We were forced to park right off of the exit because somebody tried to take his snowmobile trailer down the road which is 1 lane once people park all along it. I definitely would not recommend this unless you want the first/ last mile of your snowshoe to be on a road that parallels I-90. Make sure to go past the first area where people have parked down to the bridge where the gold creek trailhead actually is.

We started out later in the afternoon which seemed to contribute to a few less people being on the trail. The snow was deep and we had a great time cruising through the powder pillows. The trail itself is packed down enough that it would be doable in boots/ shoes, but having the snowshoes to go through the trees and deeper stuff was fun.
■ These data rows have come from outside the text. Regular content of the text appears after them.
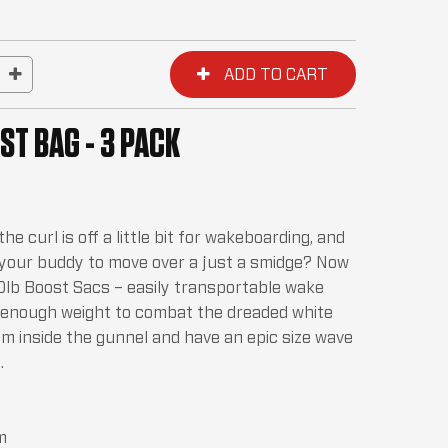
ST BAG - 3 PACK
e curl is off a little bit for wakeboarding, and
 your buddy to move over a just a smidge? Now
50lb Boost Sacs – easily transportable wake
t enough weight to combat the dreaded white
em inside the gunnel and have an epic size wave
.
m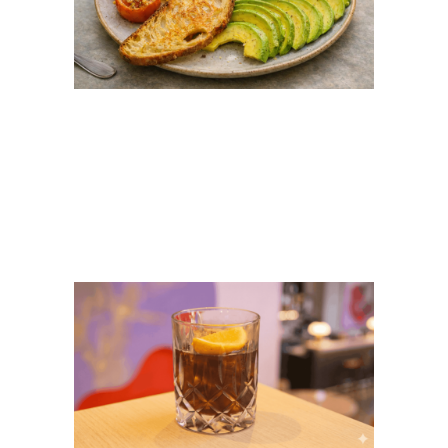
Big Breakfast Ubud:
The Best Breakfast
Spot at Flock Bali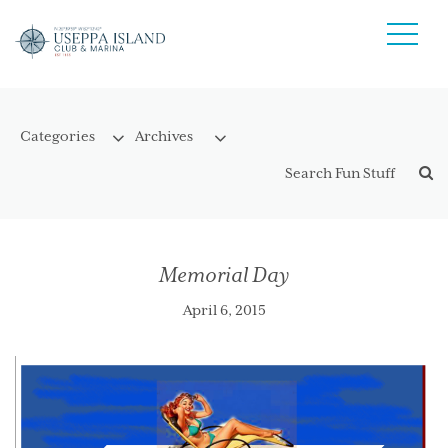
Memorial Day
April 6, 2015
Since we got out there later on and were kind of lollygaggin/ frolicking, we didn't make it all the way to the end, but decided to turn around at Heli's pond. We walked around the pond which was beautiful. Had to blaze a bit of a trail though. There's a pretty cool Eagle Scout project that somebody did with info about the pond. Overall this is an awesome intro snowshoe that would be great for anyone including kids. I expected it to be a lot busier than it actually was, and not encountering a single snowmobile was nice. There's also lots of areas to just kind of roam around if you aren't used to the snowshoes yet. Just be careful because part of the trail does go through private property. Although we didn't see anyone, we did see some signs that made it look like they might have had problems with people trespassing in the past.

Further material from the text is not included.